In the 70s didn't they do a big Warner Bros revival with a mint print of ROBIN HOOD? I even think Olivia deHavilland showed up for that showing.
posted by DavidH on Nov 10, 2004 at 7:32am
The Regency was featured in the film "Cocktail" with Tom Cruise, as well as Seinfeld.
posted by Don Rosen on Dec 13, 2004 at 11:55am
This was a nice little theater and back in the late 1970s I attended showings of older movies here. My mom and I saw "Scrooge" and "Come To The Stable" at the Regency as a double feature one Christmas back then. We also saw "A Night To Remember" paired with "Waterloo Bridge," a double feature during a film festival called "England at Home and Abroad." Of course every few years "Gone With The Wind" would be rerun at the Regency and we wouold always go back for it.

For many years I did not return to the Regency, and then I went one last time for a first-run which I think was "The Good Son." Long afterward I was sadly roaming the streets like a zombie for some reason when I came to West 68th and beheld an empty lot strewn with bricks where the Regency once stood. The memories flooded back, I remembered seeing "Scrooge" (Albert Finney) one Christmas past on that very same empty and deserted lot, and I actually went right up to the edge of the lot and traced out in my mind's eye where the lobby and the steps up to the balcony used to be. There was always the same general area where I would sit in the orchestra and I could look over and see the same spot, now open with no sign there had ever been a theater there. Oof I am getting misty-eyed just typing this! Oh well, all things must come to an end...perhaps in fifty or sixty years, or even longer, someone will sadly note the demolition of all these modern megaplexes that have sprung up everywhere, and which may eventually become classic spots in their own right.
posted by davebazooka on Jan 11, 2005 at 2:45pm
This was probably the best revival house in Manhattan! I remeber seeing Keaton's last two silents ,"The Camerman" and "Spite Marriage" there as part of a Keaton/Chaplin?Woody Allen festival. They used to have passes for multiple admissions to festivals at a good discount. So sad to see it's gone.
posted by ChrisG on Jan 11, 2005 at 4:42pm
Among the many memorable festivals was the Fox retrospective. New prints of many CinemaScope prints were shown. Since most were originally De Luxe color (and had completely faded by then), seeing new prints was a treat. Most had pretty good color with the exception of "The King and I" (greenish) and "The Robe" (very grainy and dupey). The print of "There's no Business Like Show Business"
looked sensational.

At one time, either Rowley or one of his staff went through various exchanges to piece together an excellent Technicolor print of "Around the World in 80 Days".

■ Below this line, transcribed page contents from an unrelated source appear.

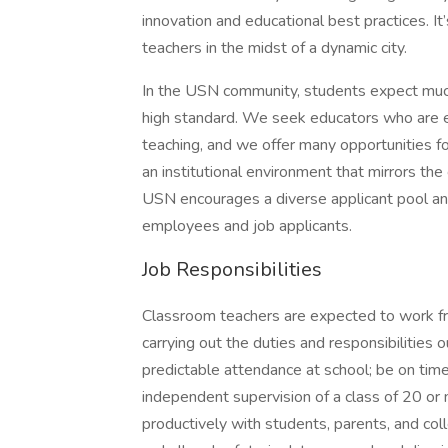
innovation and educational best practices. I
teachers in the midst of a dynamic city.
In the USN community, students expect much 
high standard. We seek educators who are en
teaching, and we offer many opportunities f
an institutional environment that mirrors the
USN encourages a diverse applicant pool an
employees and job applicants.
Job Responsibilities
Classroom teachers are expected to work fr
carrying out the duties and responsibilities
predictable attendance at school; be on tim
independent supervision of a class of 20 or
productively with students, parents, and col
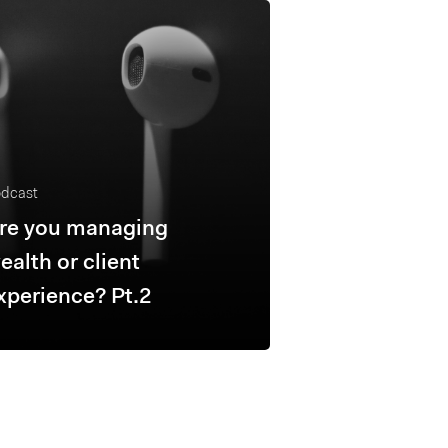
dcast
re you managing
ealth or client
xperience? Pt.2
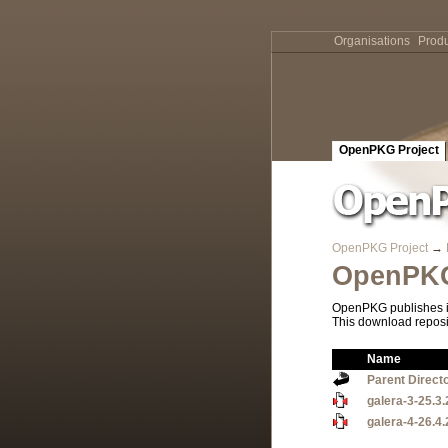
Organisations
Produ
OpenPKG Project
OpenPKG Project
→
OpenPKG
OpenPKG publishes it
This download reposi
Name
Parent Direct
galera-3-25.3.
galera-4-26.4.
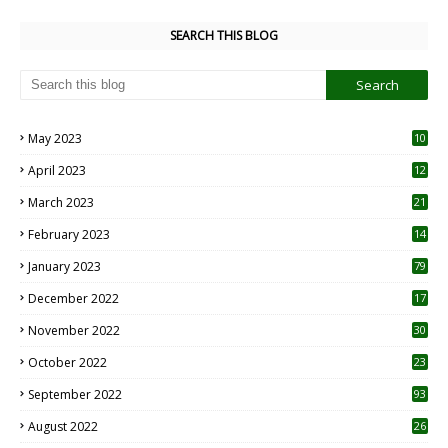
SEARCH THIS BLOG
May 2023
10
6
April 2023
12
8
March 2023
21
February 2023
14
January 2023
79
December 2022
17
November 2022
30
October 2022
23
1
September 2022
93
August 2022
26
7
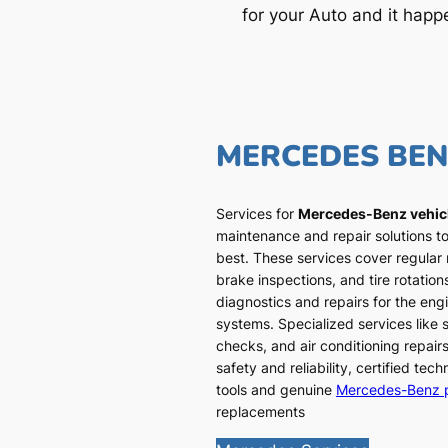
for your Auto and it happ
MERCEDES BE
Services for
Mercedes-Benz vehic
maintenance and repair solutions to
best. These services cover regular
brake inspections, and tire rotatio
diagnostics and repairs for the engi
systems. Specialized services like
checks, and air conditioning repairs
safety and reliability, certified te
tools and genuine
Mercedes-Benz 
replacements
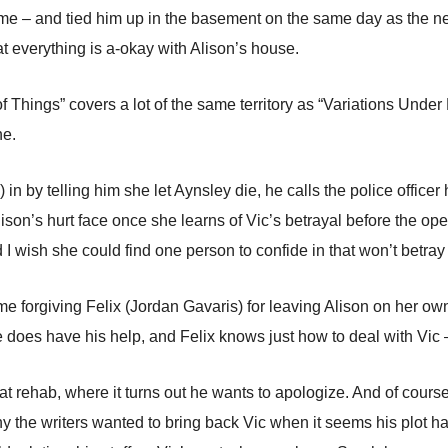
ime – and tied him up in the basement on the same day as the n
t everything is a-okay with Alison’s house.
Things” covers a lot of the same territory as “Variations Under 
ne.
in by telling him she let Aynsley die, he calls the police officer
lison’s hurt face once she learns of Vic’s betrayal before the ope
nd I wish she could find one person to confide in that won’t betray
time forgiving Felix (Jordan Gavaris) for leaving Alison on her o
he does have his help, and Felix knows just how to deal with Vic 
t rehab, where it turns out he wants to apologize. And of course
 why the writers wanted to bring back Vic when it seems his plot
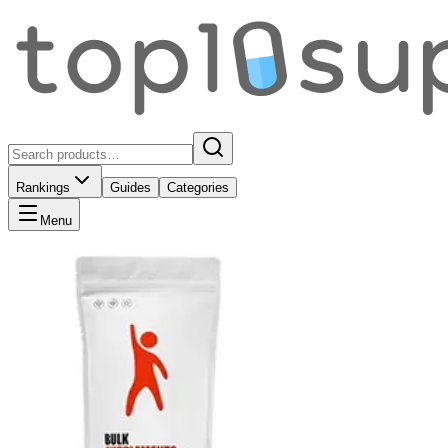
Rankings
Guides
Categories
Menu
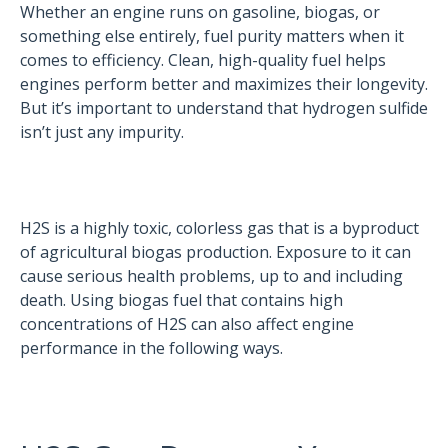
Whether an engine runs on gasoline, biogas, or
something else entirely, fuel purity matters when it
comes to efficiency. Clean, high-quality fuel helps
engines perform better and maximizes their longevity.
But it’s important to understand that hydrogen sulfide
isn’t just any impurity.
H2S is a highly toxic, colorless gas that is a byproduct
of agricultural biogas production. Exposure to it can
cause serious health problems, up to and including
death. Using biogas fuel that contains high
concentrations of H2S can also affect engine
performance in the following ways.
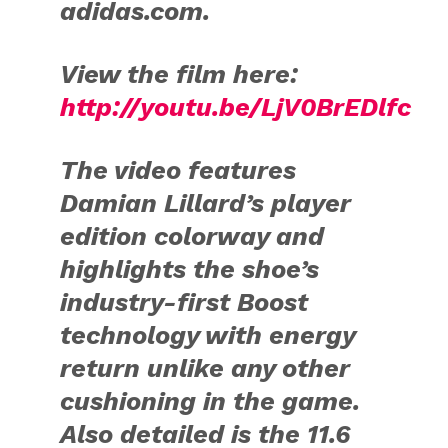
adidas.com.
View the film here:
http://youtu.be/LjV0BrEDlfc
The video features
Damian Lillard’s player
edition colorway and
highlights the shoe’s
industry-first Boost
technology with energy
return unlike any other
cushioning in the game.
Also detailed is the 11.6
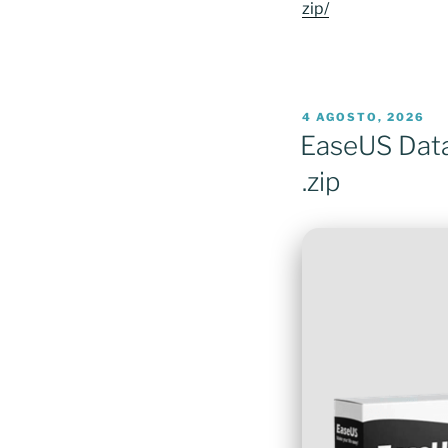
zip/
PUBLICADO
4 AGOSTO, 2026
EM
EaseUS Data 
.zip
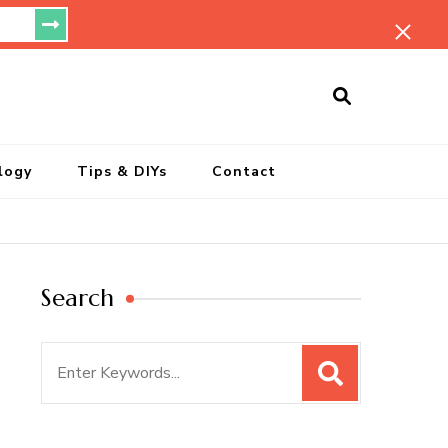
ersonal Blog
logy
Tips & DIYs
Contact
Search
Search
for:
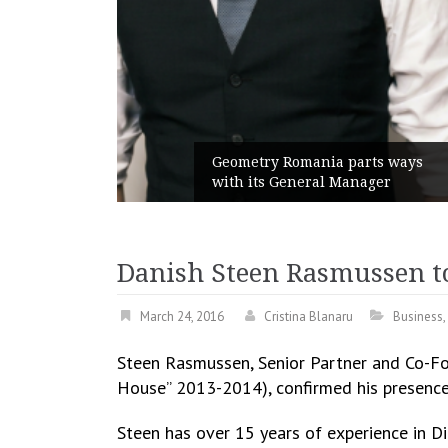
unches
 branded
Geometry Romania parts ways
with its General Manager
Danish Steen Rasmussen t
March 24, 2016
Cristina Blanaru
Business
,
Steen Rasmussen, Senior Partner and Co-Fou
House” 2013-2014), confirmed his presenc
Steen has over 15 years of experience in Dig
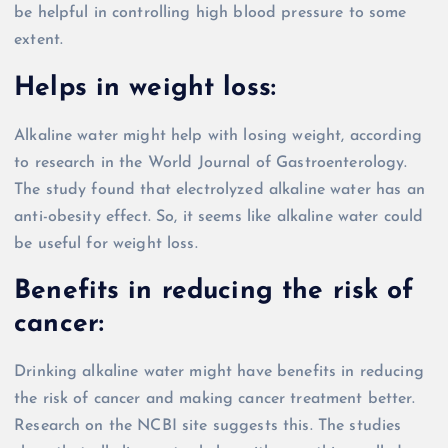
be helpful in controlling high blood pressure to some
extent.
Helps in weight loss:
Alkaline water might help with losing weight, according
to research in the World Journal of Gastroenterology.
The study found that electrolyzed alkaline water has an
anti-obesity effect. So, it seems like alkaline water could
be useful for weight loss.
Benefits in reducing the risk of
cancer:
Drinking alkaline water might have benefits in reducing
the risk of cancer and making cancer treatment better.
Research on the NCBI site suggests this. The studies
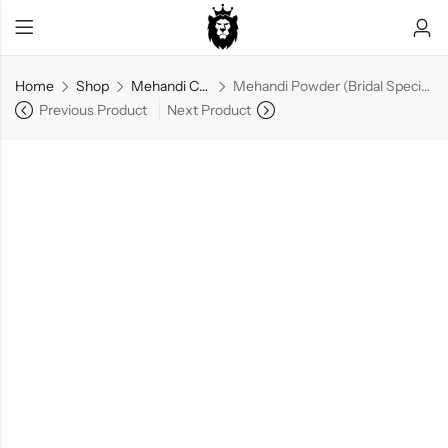
Home
Shop
Mehandi Cone
Mehandi Powder (Bridal Special) – 1 kg
Previous Product
Next Product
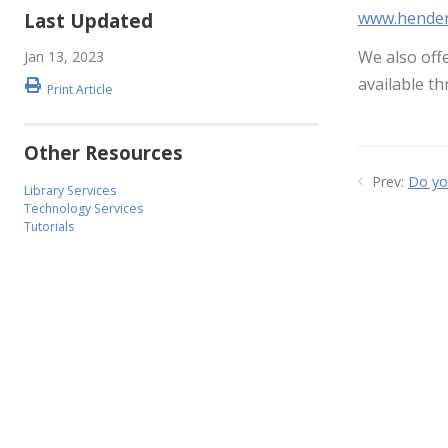
www.hender
Last Updated
We also off
Jan 13, 2023
available t
Print Article
Other Resources
Prev:
Do yo
Library Services
Technology Services
Tutorials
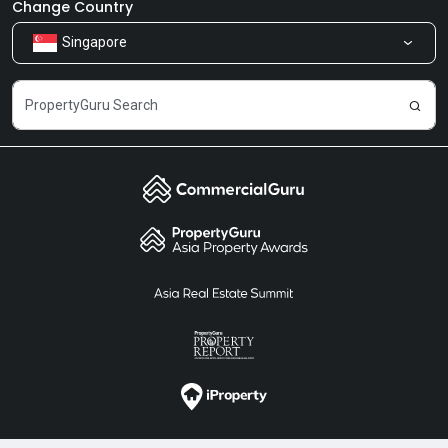
Newsroom
Our Products
Change Country
Singapore
Share Feedback
Careers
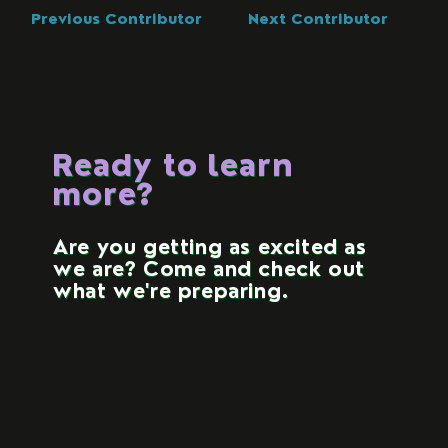
Previous Contributor
Next Contributor
Ready to learn
more?
Are you getting as excited as
we are? Come and check out
what we're preparing.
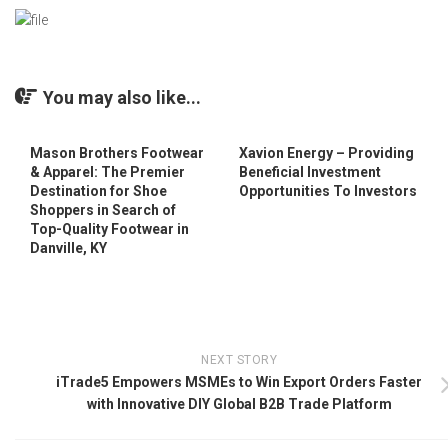
You may also like...
Mason Brothers Footwear
Xavion Energy – Providing
& Apparel: The Premier
Beneficial Investment
Destination for Shoe
Opportunities To Investors
Shoppers in Search of
Top-Quality Footwear in
Danville, KY
NEXT STORY
iTrade5 Empowers MSMEs to Win Export Orders Faster
with Innovative DIY Global B2B Trade Platform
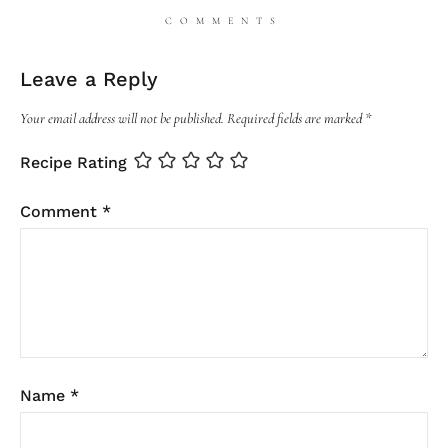
COMMENTS
Leave a Reply
Your email address will not be published.
Required fields are marked
*
Recipe Rating
Comment
*
Name
*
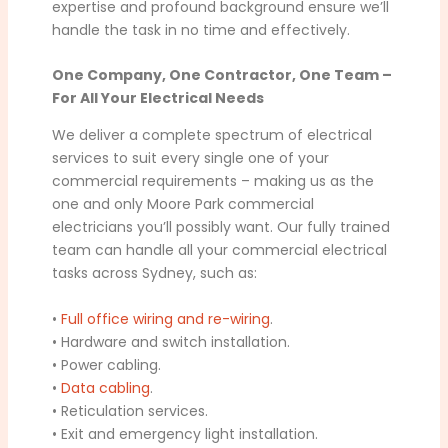
expertise and profound background ensure we’ll
handle the task in no time and effectively.
One Company, One Contractor, One Team –
For All Your Electrical Needs
We deliver a complete spectrum of electrical
services to suit every single one of your
commercial requirements – making us as the
one and only Moore Park commercial
electricians you’ll possibly want. Our fully trained
team can handle all your commercial electrical
tasks across Sydney, such as:
•
Full office wiring and re-wiring
.
• Hardware and switch installation.
• Power cabling.
•
Data cabling
.
• Reticulation services.
• Exit and emergency light installation.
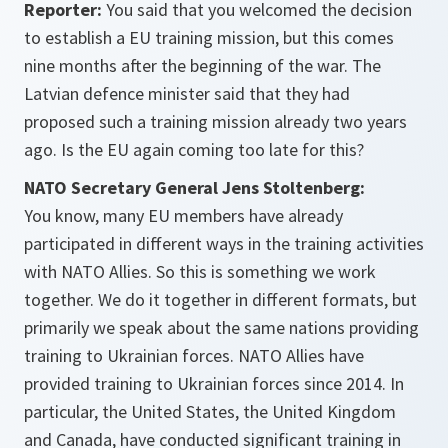
Reporter:
You said that you welcomed the decision
to establish a EU training mission, but this comes
nine months after the beginning of the war. The
Latvian defence minister said that they had
proposed such a training mission already two years
ago. Is the EU again coming too late for this?
NATO Secretary General Jens Stoltenberg:
You know, many EU members have already
participated in different ways in the training activities
with NATO Allies. So this is something we work
together. We do it together in different formats, but
primarily we speak about the same nations providing
training to Ukrainian forces. NATO Allies have
provided training to Ukrainian forces since 2014. In
particular, the United States, the United Kingdom
and Canada, have conducted significant training in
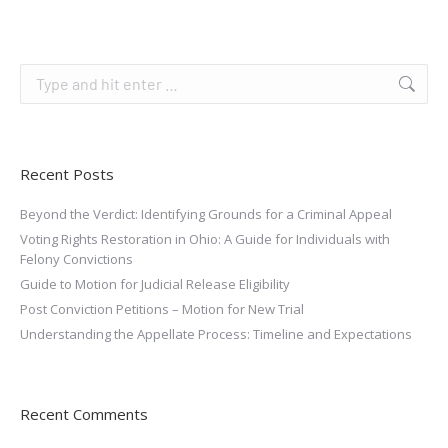
Recent Posts
Beyond the Verdict: Identifying Grounds for a Criminal Appeal
Voting Rights Restoration in Ohio: A Guide for Individuals with
Felony Convictions
Guide to Motion for Judicial Release Eligibility
Post Conviction Petitions – Motion for New Trial
Understanding the Appellate Process: Timeline and Expectations
Recent Comments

The only time I saw a really bad print there was "King Solomon's Mines". It wasn't a Technicolor copy but an old faded Eastmancolor print. They gave me a pass to see another show.

The scheduling was always innovative. There were retrospectives of Bette Davis, Comedies, Hitchcock and others. One of the great thrills of the seventies was opening the Village Voice and circling all the movies worth attending in the various repertory houses and devising a schedule so I could see as many as possible between classes at NYU. When I was short on cash, I would walk from 8th Street to Lincoln Center to see a screening at this theater.
posted by Richard W. Haine on Mar 14, 2005 at 6:02pm
I still have many of the Regency flyers (schedules) from the seventies and eighties framed on display in my screening room.
posted by Richard W. Haine on Mar 14, 2005 at 6:04pm
Richard
I remember those days when you had a choice of Cinema Village, Regency, Theatre 80 St Marks, Elgin, Thalia, Carnagie Hall Cinema, New Yorker, Bleecker and more to see classic film. What a pity they are all gone or showing conventional films.
posted by RobertR on Mar 14, 2005 at 8:04pm
Robert,

That's why I used to buy the "Village Voice" every week. It was the only NYC paper that listed every movie playing in town including Repertory and the museums. Andrew Sarris did a column about movies that were worth another viewing.


Other rep houses included The Art which was located by NYU. They eld a "Sam Goldwyn Festival". Down the street was "8th Street Playhouse" which had a film book store next to the cinema. The Film Forum was small but showed some interesting pictures at a different location than they are at today. The Joseph Papp Theater showed some revivals including a Roger Corman festival. They made brand new prints of all of his movies. It was the first time I saw the Poe films with good color in Panavision. Corman was present and introduced the films. MOMA also had some great retrospectives in this era. They showed the entire David O. Selznick collection of his personal prints. Many were original nitrates which sparkled on their screen. They also had a Michael Powell festival borrowing prints from the BFI which including nitrates of "Black Narcisus" (uncut version) and "The Life and Death of Colonel Blimp" (also uncut). Both were breathtaking Technicolor prints.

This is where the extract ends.